En el interrogatorio a la propia acusada, esta no pudo demostrar su autoría, pues no logró describir la escena del crimen ni el origen y forma del puñal usado; y mucho menos, el orden de las cosas. Toda una serie de contradicciones que me orillaron a dar mayor crédito al asesinato del primero, pues según las investigaciones subsecuentes, la presunta homicida, cuando joven, había trabajado en lo del boticario del pueblo, su tío y protector al quedar ella huérfana. De ahí el origen de ciertas sustancias bebedizas…nada difícil de deducir.

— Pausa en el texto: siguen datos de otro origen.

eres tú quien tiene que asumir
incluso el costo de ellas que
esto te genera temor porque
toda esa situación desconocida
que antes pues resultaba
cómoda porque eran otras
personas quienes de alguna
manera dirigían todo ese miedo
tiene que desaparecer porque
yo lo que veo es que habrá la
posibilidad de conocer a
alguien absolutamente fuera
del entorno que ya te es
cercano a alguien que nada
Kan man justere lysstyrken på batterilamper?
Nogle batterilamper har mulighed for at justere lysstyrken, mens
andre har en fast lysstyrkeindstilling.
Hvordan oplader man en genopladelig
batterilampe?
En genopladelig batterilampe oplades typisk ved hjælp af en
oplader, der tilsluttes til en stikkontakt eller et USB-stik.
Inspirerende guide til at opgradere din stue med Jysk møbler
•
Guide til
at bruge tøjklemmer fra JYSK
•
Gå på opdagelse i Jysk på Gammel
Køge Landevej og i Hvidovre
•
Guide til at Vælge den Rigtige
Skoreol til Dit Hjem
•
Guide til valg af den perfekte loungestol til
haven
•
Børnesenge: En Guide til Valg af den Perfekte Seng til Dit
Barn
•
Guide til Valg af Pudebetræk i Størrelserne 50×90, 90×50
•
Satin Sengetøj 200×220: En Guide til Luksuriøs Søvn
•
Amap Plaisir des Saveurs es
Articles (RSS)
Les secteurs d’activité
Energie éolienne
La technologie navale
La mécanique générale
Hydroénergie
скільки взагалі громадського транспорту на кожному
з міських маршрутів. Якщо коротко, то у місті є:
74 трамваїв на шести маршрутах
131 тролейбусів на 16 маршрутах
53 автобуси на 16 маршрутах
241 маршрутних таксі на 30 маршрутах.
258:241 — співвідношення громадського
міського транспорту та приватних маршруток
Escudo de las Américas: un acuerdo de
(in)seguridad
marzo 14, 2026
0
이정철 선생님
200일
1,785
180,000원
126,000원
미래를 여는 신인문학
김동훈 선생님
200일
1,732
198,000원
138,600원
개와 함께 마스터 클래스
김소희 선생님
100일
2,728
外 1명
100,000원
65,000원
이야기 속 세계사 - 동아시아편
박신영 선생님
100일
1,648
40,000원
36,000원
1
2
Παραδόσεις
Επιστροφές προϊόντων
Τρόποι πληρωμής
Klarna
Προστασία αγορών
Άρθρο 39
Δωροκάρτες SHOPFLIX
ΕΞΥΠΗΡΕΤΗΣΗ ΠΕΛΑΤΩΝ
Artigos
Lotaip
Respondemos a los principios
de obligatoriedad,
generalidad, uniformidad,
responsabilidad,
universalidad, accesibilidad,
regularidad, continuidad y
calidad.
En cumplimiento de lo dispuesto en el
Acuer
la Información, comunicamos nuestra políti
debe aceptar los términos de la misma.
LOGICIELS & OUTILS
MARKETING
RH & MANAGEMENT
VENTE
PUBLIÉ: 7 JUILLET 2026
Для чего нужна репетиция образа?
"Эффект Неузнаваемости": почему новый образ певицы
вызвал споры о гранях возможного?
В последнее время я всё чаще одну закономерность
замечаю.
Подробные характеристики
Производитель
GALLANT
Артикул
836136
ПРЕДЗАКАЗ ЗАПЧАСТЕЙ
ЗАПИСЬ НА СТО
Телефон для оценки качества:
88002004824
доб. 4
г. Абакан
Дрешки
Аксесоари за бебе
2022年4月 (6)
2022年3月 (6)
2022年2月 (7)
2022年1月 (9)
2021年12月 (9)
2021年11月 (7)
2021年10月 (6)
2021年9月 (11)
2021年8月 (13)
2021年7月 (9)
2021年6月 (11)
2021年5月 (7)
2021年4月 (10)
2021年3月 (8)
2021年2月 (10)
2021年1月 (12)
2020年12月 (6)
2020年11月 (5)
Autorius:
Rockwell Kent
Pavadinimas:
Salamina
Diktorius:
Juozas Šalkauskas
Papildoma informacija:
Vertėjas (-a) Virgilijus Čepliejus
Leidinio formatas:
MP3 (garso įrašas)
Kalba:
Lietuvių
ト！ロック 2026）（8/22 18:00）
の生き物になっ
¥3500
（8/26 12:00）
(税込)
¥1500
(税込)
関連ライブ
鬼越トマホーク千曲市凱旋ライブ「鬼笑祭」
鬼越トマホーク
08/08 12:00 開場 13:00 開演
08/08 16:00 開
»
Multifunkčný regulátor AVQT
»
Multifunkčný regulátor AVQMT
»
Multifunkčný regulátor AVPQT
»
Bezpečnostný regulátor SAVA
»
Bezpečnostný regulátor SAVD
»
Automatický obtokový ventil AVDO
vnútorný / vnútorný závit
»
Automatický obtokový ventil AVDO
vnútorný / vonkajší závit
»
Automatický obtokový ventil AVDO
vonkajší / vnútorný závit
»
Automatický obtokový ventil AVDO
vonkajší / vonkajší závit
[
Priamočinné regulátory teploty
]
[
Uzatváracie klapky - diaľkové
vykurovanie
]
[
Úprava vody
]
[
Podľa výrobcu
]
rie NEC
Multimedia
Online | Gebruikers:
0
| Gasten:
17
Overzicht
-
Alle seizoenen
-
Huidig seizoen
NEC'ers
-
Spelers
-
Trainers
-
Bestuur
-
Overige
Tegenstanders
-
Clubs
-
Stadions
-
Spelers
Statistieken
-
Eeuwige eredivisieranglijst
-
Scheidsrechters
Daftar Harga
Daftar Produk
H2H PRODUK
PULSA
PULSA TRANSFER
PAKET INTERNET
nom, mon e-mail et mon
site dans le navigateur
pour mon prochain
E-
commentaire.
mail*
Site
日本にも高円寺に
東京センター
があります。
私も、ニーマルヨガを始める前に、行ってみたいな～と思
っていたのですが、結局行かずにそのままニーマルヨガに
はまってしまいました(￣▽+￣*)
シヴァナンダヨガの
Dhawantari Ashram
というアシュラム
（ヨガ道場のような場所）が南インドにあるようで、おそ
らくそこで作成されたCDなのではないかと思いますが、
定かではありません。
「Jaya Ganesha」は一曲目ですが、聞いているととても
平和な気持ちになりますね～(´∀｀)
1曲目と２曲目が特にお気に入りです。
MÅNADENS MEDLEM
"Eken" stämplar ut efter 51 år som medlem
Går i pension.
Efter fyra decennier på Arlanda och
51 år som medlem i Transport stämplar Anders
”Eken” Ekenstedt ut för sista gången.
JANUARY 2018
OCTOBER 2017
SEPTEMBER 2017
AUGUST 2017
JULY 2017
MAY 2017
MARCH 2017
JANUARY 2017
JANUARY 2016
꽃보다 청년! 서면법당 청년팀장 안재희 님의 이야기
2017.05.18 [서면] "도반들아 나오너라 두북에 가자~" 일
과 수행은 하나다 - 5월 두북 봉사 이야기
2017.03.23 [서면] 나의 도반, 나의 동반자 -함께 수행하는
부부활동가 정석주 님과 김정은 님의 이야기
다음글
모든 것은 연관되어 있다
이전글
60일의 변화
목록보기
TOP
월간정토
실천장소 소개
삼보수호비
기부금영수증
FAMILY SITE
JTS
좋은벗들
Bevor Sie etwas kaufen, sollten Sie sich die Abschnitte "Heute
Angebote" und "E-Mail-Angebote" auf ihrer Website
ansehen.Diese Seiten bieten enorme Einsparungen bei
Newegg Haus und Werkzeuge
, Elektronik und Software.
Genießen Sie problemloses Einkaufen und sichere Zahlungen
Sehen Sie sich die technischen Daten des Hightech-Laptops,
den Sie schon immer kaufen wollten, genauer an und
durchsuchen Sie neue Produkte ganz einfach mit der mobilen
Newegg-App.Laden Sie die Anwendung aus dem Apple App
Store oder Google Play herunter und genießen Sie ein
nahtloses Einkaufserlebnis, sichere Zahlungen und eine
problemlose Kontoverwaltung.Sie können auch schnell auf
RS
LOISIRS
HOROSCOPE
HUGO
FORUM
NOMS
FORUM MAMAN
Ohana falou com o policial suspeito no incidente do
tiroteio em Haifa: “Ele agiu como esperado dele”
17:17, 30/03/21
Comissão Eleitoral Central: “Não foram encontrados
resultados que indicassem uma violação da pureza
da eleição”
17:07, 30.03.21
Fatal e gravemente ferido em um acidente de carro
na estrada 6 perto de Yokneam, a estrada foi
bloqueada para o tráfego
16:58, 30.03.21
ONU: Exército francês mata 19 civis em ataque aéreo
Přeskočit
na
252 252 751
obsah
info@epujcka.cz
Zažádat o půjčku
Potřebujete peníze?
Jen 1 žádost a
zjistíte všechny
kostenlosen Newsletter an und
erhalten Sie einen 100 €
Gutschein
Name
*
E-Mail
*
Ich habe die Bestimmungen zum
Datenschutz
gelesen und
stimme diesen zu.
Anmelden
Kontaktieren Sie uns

De las prácticas forenses subsecuentes, se determinó que, si bien en la empuñadura del cuchillo empleado no se hallaban huellas del criminal, sí las había, aunque parciales, en la hoja del mismo; además de haberse encontrado restos de sangre  en las uñas de las manos del hijastro del sacristán, cuyo resultado de ADN, coincidía con las muestras tomadas del occiso y previamente enviadas a la ciudad; conclusión que me fue enviada vía exprés para ser adherida al expediente.
Así entonces, madre e hijo quedaron bajo custodia de las autoridades del pueblo. Entretanto que yo, por mis méritos en campaña, fui ascendido y reinstalado en el acto,  con medalla y toda la cosa, en mi desacomodado puesto de la gran ciudad.